**Description of the task**
Reproduce exactly the line that contains "Termin wysyłki" and all lines that follow it in the records below, ending with the last one.
═══ Data excerpts
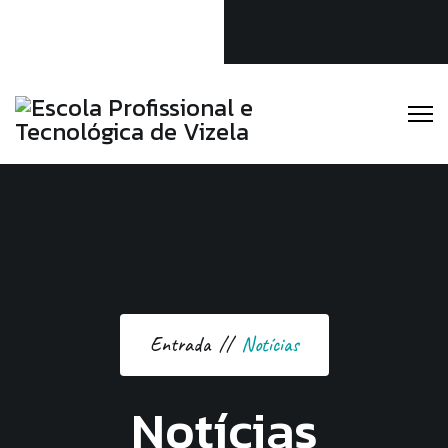
Linkedin
Instagram
Facebook
Escola Profissional e Tecnológica de Vizela
(+351) 253 588 189
secretaria@eptv.pt
Entrada
Notícias
Notícias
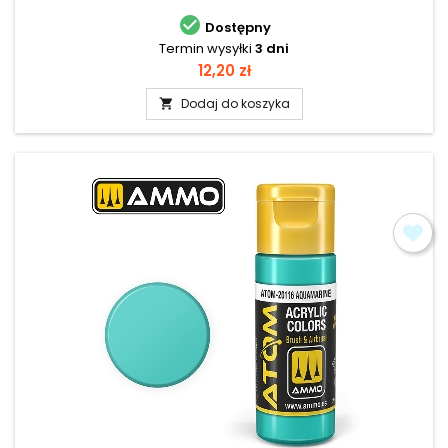

Dostępny
Termin wysyłki
3 dni
Cena
12,20 zł
Dodaj do koszyka

══════
**Response to the task**
Termin wysyłki
3 dni
Cena
12,20 zł
Dodaj do koszyka


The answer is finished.